**REQUIREMENT:** The listing beneath should be written out in full, exactly as shown.

[[ EXERCISE INPUT open ]]

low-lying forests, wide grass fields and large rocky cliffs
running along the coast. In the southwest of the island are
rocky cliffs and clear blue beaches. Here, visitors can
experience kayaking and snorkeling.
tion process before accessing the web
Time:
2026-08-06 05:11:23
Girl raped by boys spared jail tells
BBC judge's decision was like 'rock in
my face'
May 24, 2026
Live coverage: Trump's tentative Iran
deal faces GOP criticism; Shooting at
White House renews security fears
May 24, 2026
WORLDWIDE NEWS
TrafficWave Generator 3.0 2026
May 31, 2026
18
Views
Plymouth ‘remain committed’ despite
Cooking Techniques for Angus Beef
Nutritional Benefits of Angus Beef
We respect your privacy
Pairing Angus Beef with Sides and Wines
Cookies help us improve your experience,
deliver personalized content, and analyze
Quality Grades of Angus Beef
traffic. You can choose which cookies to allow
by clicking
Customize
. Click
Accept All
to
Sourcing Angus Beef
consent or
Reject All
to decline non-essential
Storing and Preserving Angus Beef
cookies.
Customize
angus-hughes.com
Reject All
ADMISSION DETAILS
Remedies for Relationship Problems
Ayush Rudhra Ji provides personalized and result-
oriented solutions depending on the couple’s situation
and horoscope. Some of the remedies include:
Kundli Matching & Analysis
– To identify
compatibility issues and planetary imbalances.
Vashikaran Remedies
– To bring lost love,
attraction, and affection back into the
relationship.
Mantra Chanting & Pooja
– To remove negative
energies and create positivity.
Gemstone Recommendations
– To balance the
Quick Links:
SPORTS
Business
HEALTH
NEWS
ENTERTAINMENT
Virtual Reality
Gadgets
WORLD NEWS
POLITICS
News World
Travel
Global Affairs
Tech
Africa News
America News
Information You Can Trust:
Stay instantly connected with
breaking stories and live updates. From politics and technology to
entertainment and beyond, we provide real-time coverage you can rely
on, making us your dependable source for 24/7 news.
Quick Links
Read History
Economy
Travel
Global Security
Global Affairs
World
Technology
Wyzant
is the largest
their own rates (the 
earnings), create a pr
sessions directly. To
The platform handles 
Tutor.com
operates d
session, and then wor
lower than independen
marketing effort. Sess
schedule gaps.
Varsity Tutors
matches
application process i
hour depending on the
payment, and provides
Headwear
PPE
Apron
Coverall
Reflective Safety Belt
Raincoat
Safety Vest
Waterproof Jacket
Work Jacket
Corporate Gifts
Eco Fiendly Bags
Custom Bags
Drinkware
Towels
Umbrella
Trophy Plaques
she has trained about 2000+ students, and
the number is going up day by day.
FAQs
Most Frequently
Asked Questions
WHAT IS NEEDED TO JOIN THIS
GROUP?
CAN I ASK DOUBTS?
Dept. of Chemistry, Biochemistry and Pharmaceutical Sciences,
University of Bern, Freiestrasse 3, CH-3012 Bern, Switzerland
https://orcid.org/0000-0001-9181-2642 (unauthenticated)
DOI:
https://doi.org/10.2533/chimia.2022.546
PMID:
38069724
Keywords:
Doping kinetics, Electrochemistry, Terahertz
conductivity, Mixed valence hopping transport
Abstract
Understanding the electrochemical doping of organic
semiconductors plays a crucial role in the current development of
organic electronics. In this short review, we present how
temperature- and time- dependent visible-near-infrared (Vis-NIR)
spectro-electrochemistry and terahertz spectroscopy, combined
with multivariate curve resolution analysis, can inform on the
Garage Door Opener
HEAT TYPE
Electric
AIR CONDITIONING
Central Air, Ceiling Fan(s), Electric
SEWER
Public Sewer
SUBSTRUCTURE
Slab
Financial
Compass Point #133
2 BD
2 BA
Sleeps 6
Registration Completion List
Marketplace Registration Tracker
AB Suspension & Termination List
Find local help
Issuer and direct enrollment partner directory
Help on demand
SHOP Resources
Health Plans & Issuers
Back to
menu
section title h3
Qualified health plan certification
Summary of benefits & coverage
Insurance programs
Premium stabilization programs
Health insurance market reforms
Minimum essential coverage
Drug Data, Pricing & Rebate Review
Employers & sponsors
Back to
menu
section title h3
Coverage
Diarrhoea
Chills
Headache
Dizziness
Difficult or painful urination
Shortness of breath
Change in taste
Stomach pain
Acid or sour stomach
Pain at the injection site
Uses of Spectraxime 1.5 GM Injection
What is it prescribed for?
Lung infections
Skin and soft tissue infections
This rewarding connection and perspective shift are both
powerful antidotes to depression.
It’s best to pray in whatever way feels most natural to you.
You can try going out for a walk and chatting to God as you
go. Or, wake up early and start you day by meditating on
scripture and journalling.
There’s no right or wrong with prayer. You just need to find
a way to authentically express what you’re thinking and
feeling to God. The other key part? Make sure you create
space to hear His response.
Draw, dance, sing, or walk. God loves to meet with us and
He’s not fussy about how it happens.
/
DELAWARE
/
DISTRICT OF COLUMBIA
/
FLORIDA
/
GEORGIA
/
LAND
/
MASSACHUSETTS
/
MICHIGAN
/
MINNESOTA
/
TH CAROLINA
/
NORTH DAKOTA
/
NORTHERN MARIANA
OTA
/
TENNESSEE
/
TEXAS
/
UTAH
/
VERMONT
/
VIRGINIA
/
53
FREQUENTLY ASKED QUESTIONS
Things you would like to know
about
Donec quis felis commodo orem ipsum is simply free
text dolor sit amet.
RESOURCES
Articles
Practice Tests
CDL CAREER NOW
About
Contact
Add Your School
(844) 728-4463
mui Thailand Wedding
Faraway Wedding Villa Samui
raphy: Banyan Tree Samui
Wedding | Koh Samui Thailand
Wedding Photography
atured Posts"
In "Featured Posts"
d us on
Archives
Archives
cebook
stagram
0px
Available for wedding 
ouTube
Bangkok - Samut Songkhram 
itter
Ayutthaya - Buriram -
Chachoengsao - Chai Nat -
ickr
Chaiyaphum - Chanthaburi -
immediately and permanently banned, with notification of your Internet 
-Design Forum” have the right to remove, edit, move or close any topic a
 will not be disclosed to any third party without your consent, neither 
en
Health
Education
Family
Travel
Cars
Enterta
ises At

[[ EXERCISE INPUT closed ]]

**RESPONSE BELOW:**
low-lying forests, wide grass fields and large rocky cliffs
running along the coast. In the southwest of the island are
rocky cliffs and clear blue beaches. Here, visitors can
experience kayaking and snorkeling.
tion process before accessing the web
Time:
2026-08-06 05:11:23
Girl raped by boys spared jail tells
BBC judge's decision was like 'rock in
my face'
May 24, 2026
Live coverage: Trump's tentative Iran
deal faces GOP criticism; Shooting at
White House renews security fears
May 24, 2026
WORLDWIDE NEWS
TrafficWave Generator 3.0 2026
May 31, 2026
18
Views
Plymouth ‘remain committed’ despite
Cooking Techniques for Angus Beef
Nutritional Benefits of Angus Beef
We respect your privacy
Pairing Angus Beef with Sides and Wines
Cookies help us improve your experience,
deliver personalized content, and analyze
Quality Grades of Angus Beef
traffic. You can choose which cookies to allow
by clicking
Customize
. Click
Accept All
to
Sourcing Angus Beef
consent or
Reject All
to decline non-essential
Storing and Preserving Angus Beef
cookies.
Customize
angus-hughes.com
Reject All
ADMISSION DETAILS
Remedies for Relationship Problems
Ayush Rudhra Ji provides personalized and result-
oriented solutions depending on the couple’s situation
and horoscope. Some of the remedies include:
Kundli Matching & Analysis
– To identify
compatibility issues and planetary imbalances.
Vashikaran Remedies
– To bring lost love,
attraction, and affection back into the
relationship.
Mantra Chanting & Pooja
– To remove negative
energies and create positivity.
Gemstone Recommendations
– To balance the
Quick Links:
SPORTS
Business
HEALTH
NEWS
ENTERTAINMENT
Virtual Reality
Gadgets
WORLD NEWS
POLITICS
News World
Travel
Global Affairs
Tech
Africa News
America News
Information You Can Trust:
Stay instantly connected with
breaking stories and live updates. From politics and technology to
entertainment and beyond, we provide real-time coverage you can rely
on, making us your dependable source for 24/7 news.
Quick Links
Read History
Economy
Travel
Global Security
Global Affairs
World
Technology
Wyzant
is the largest
their own rates (the 
earnings), create a pr
sessions directly. To
The platform handles 
Tutor.com
operates d
session, and then wor
lower than independen
marketing effort. Sess
schedule gaps.
Varsity Tutors
matches
application process i
hour depending on the
payment, and provides
Headwear
PPE
Apron
Coverall
Reflective Safety Belt
Raincoat
Safety Vest
Waterproof Jacket
Work Jacket
Corporate Gifts
Eco Fiendly Bags
Custom Bags
Drinkware
Towels
Umbrella
Trophy Plaques
she has trained about 2000+ students, and
the number is going up day by day.
FAQs
Most Frequently
Asked Questions
WHAT IS NEEDED TO JOIN THIS
GROUP?
CAN I ASK DOUBTS?
Dept. of Chemistry, Biochemistry and Pharmaceutical Sciences,
University of Bern, Freiestrasse 3, CH-3012 Bern, Switzerland
https://orcid.org/0000-0001-9181-2642 (unauthenticated)
DOI:
https://doi.org/10.2533/chimia.2022.546
PMID:
38069724
Keywords:
Doping kinetics, Electrochemistry, Terahertz
conductivity, Mixed valence hopping transport
Abstract
Understanding the electrochemical doping of organic
semiconductors plays a crucial role in the current development of
organic electronics. In this short review, we present how
temperature- and time- dependent visible-near-infrared (Vis-NIR)
spectro-electrochemistry and terahertz spectroscopy, combined
with multivariate curve resolution analysis, can inform on the
Garage Door Opener
HEAT TYPE
Electric
AIR CONDITIONING
Central Air, Ceiling Fan(s), Electric
SEWER
Public Sewer
SUBSTRUCTURE
Slab
Financial
Compass Point #133
2 BD
2 BA
Sleeps 6
Registration Completion List
Marketplace Registration Tracker
AB Suspension & Termination List
Find local help
Issuer and direct enrollment partner directory
Help on demand
SHOP Resources
Health Plans & Issuers
Back to
menu
section title h3
Qualified health plan certification
Summary of benefits & coverage
Insurance programs
Premium stabilization programs
Health insurance market reforms
Minimum essential coverage
Drug Data, Pricing & Rebate Review
Employers & sponsors
Back to
menu
section title h3
Coverage
Diarrhoea
Chills
Headache
Dizziness
Difficult or painful urination
Shortness of breath
Change in taste
Stomach pain
Acid or sour stomach
Pain at the injection site
Uses of Spectraxime 1.5 GM Injection
What is it prescribed for?
Lung infections
Skin and soft tissue infections
This rewarding connection and perspective shift are both
powerful antidotes to depression.
It’s best to pray in whatever way feels most natural to you.
You can try going out for a walk and chatting to God as you
go. Or, wake up early and start you day by meditating on
scripture and journalling.
There’s no right or wrong with prayer. You just need to find
a way to authentically express what you’re thinking and
feeling to God. The other key part? Make sure you create
space to hear His response.
Draw, dance, sing, or walk. God loves to meet with us and
He’s not fussy about how it happens.
/
DELAWARE
/
DISTRICT OF COLUMBIA
/
FLORIDA
/
GEORGIA
/
LAND
/
MASSACHUSETTS
/
MICHIGAN
/
MINNESOTA
/
TH CAROLINA
/
NORTH DAKOTA
/
NORTHERN MARIANA
OTA
/
TENNESSEE
/
TEXAS
/
UTAH
/
VERMONT
/
VIRGINIA
/
53
FREQUENTLY ASKED QUESTIONS
Things you would like to know
about
Donec quis felis commodo orem ipsum is simply free
text dolor sit amet.
RESOURCES
Articles
Practice Tests
CDL CAREER NOW
About
Contact
Add Your School
(844) 728-4463
mui Thailand Wedding
Faraway Wedding Villa Samui
raphy: Banyan Tree Samui
Wedding | Koh Samui Thailand
Wedding Photography
atured Posts"
In "Featured Posts"
d us on
Archives
Archives
cebook
stagram
0px
Available for wedding 
ouTube
Bangkok - Samut Songkhram 
itter
Ayutthaya - Buriram -
Chachoengsao - Chai Nat -
ickr
Chaiyaphum - Chanthaburi -
immediately and permanently banned, with notification of your Internet 
-Design Forum” have the right to remove, edit, move or close any topic a
 will not be disclosed to any third party without your consent, neither 
en
Health
Education
Family
Travel
Cars
Enterta
ises At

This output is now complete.